I stopped, and took a step toward him. He backed into the icy wall. It was good to know he was still afraid of me. I snatched the files out of his hands.

“Hey!”

“You’ll print it,” I said. “The Byrds are criminals, and you’re going to make the bastards pay.”

“Tell you what. I’ll go to that resurrection shindig tomorrow night. Get a little Westside color, maybe get us closer to page one. And hell, if he does start bringing people back from the dead, that smells like a Pulitzer Prize.”

With a quickness I didn’t expect, he grabbed the files back and busted out of there. I watched Max bound up the stairs, feet light with dreams of all the awards he would never win. I thought of the people behind me staring down another frozen night. I took Mary by the hand.

“What now?” she said, and didn’t wait for my answer. “You simply must get me over to the Eastside. I want to dig through the Hall of Records—see what I can find about myself. Maybe that will shake my memory loose.”

I didn’t answer. I just pulled, and we walked up the stairs. I was fed up with being cold. I was taking us home.

 

I filled the fireplace past the point of safety, prodded in the match, and watched the paper burn. My hands were as cold as sepulchral marble. Even if I plunged them into the growing fire, it would take an hour before they felt warm.

Mary marched past the window, her coat off and her shoulders bare, showing an infuriating indifference to the cold. I remembered why I had been trying to keep her out of this room. While we were here, the urge to call her Mother was far too strong.

“You were hell on that old woman,” I said.

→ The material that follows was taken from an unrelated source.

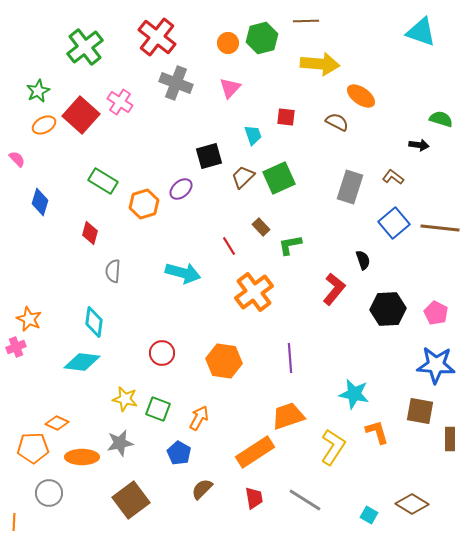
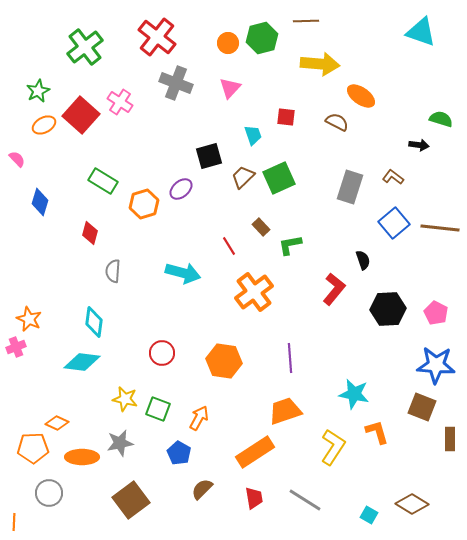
brown square at (420, 411): moved 2 px right, 4 px up; rotated 12 degrees clockwise
orange trapezoid at (288, 416): moved 3 px left, 5 px up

“She lied to us. She lied to herself. Why be gentle?”

“Because she’s hurting.”

“That’s exactly the kind of stupidity that lets hucksters like the Byrds flourish. It should be stamped out.”

“I’ve never seen you looking so cruel.”

“You haven’t known me very long.” She leaned on the windowsill. A sly smile danced onto her face. “Don’t try fooling me, Miss Carr. You’re not clever enough. You think I’m lying about—well about what?”

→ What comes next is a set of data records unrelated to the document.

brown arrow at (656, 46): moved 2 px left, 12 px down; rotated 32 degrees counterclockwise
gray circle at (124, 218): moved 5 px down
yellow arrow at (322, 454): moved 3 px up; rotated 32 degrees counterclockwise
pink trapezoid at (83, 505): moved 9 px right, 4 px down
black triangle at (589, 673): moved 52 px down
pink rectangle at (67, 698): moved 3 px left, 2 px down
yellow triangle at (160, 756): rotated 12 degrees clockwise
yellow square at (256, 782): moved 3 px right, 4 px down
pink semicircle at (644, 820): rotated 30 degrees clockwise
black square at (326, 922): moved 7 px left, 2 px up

“I don’t think you’re lying. But to forget your age, your city, your family . . . I’ve never read of such an extreme case of amnesia.”

“Then something fairly extreme must have happened to me.” She smiled broader, shaking her head as sharply as the movement of the branches outside. I was probably the only person in the city who might recognize how angry she was. “At any moment, I’m torn between desires to sob, sleep, and scream. Instead, I’ve kept moving, trusting that if I don’t let my smile drop, something will start to make sense. So far, it hasn’t. Now I’ve just been throttled by a madman and the only friend I’ve made in the entire city tells me she thinks I’m lying. What else would you have me do?”

The streaks on her neck were turning purple, like night coming on fast. I had rarely felt like such a nitwit.

I wanted to trust her. But it was a wide room, and there was no way to close the gap. I was trying to find the strength to take the first step when the window exploded. Glass rained down on Mary. Her blood stained the floor.